Program beneficial to all



EDGEFIELD, S.C. - The Edgefield County Board of Education has seven inmates and the Federal Correctional Institution to thank for their new building.

Only 11 weeks ago, the board of education, in cooperation with prison officials, broke ground and began construction on an addition to their office complex. The building houses a board room, offices and bathrooms.

Seven inmates from the minimum security area at the prison did all the labor.

"The inmates did an excellent job," Warden M.E. Ray said. "And it was an opportunity where we could give something back to the community."

Matt McGinnis, camp administrator at the prison, said jail officials don't allow just any convict to work in the community.
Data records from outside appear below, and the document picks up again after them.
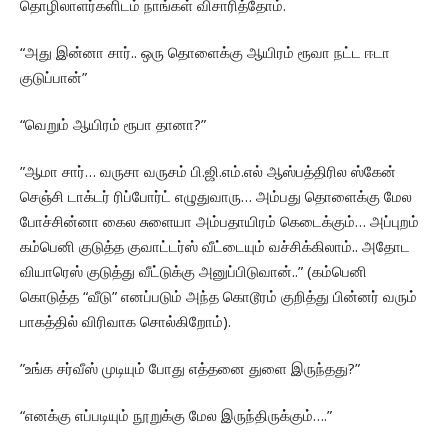
தொழிலாளர்களிடம் நாங்கள் விசாரித்தோம்.
“அது இன்னா சார்.. ஒரு தொளைக்கு ஆயிரம் ரூவா நட்ட ஈடா
குடுப்பான்”
“வெறும் ஆயிரம் ரூபா தானா?”
”ஆமா சார்… வருசா வருசம் பி.ஜி.எம்.எல் ஆஸ்பத்திரில ஸ்கேன்
செஞ்சி டாக்டர் ரிப்போர்ட் எழுதுவாரு… அம்பது தொளைக்கு மேல
போச்சின்னா கைல சுளையா அம்பதாயிரம் கெடைக்கும்… அப்புறம்
கம்பெனி குடுத்த குவாட்டர்ஸ் வீட்டையும் வச்சிக்கிலாம்.. அதோட
வியாரெஸ் குடுத்து வீட்டுக்கு அனுப்பிடுவான்..” (கம்பெனி
கொடுத்த “வீடு” எனப்படும் அந்த கொடூரம் குறித்து பின்னர் வரும்
பாகத்தில் விரிவாக சொல்கிறோம்).
”உங்க சர்வீஸ் முடியும் போது எத்தனை துளை இருந்தது?”
“எனக்கு எப்படியும் நூறுக்கு மேல இருந்திருக்கும்….”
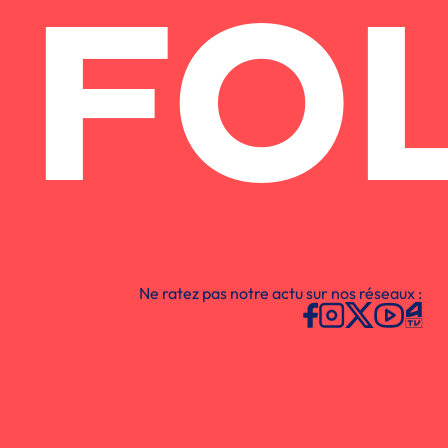
FO
Ne ratez pas notre actu sur nos réseaux :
"The inmates have to be non-violent, have relatively short sentences and have to possess trade skills necessary to put this together," he said. "But the first (criterion) is that they are not a threat to the public."

With approximately 250 to 275 minimum-security inmates, prison officials welcome opportunities to work for their neighboring communities. The federal facility has been working projects for Edgefield, Johnston and surrounding areas since it opened in 1998.

And the school board couldn't be happier with the service.

"It's been a great project," said Dr. Sharon W. Keesley, superintendent of the Edgefield County's schools. "We certainly couldn't have done it without them."

And the board inaugurated the addition with a board meeting Tuesday evening.

Dr. Keesley heard about all the work the program was doing when served on the community relations board for the prison. It took only her request to get the ball rolling on the board of education meeting room.

"And we saved in labor costs - close to one-third - and saved about $100,000," she said.

But the program does not displace local workers, they only work on projects where no contractors would have been used anyway, said Michael Smith, executive assistant at the prison.

"We were going to use internal labor. We would not have displaced workers," Dr. Keesley said. "But that would have taken forever."

Instead, the recent addition only took 11 weeks from start to finish.

Steve Simmons, one of the inmates on the project, said the work crew is made up of volunteers.

Mr. Simmons has been in the minimum-security facility for six years and is down to 27 days. He is studying to become a master electrician when he gets out.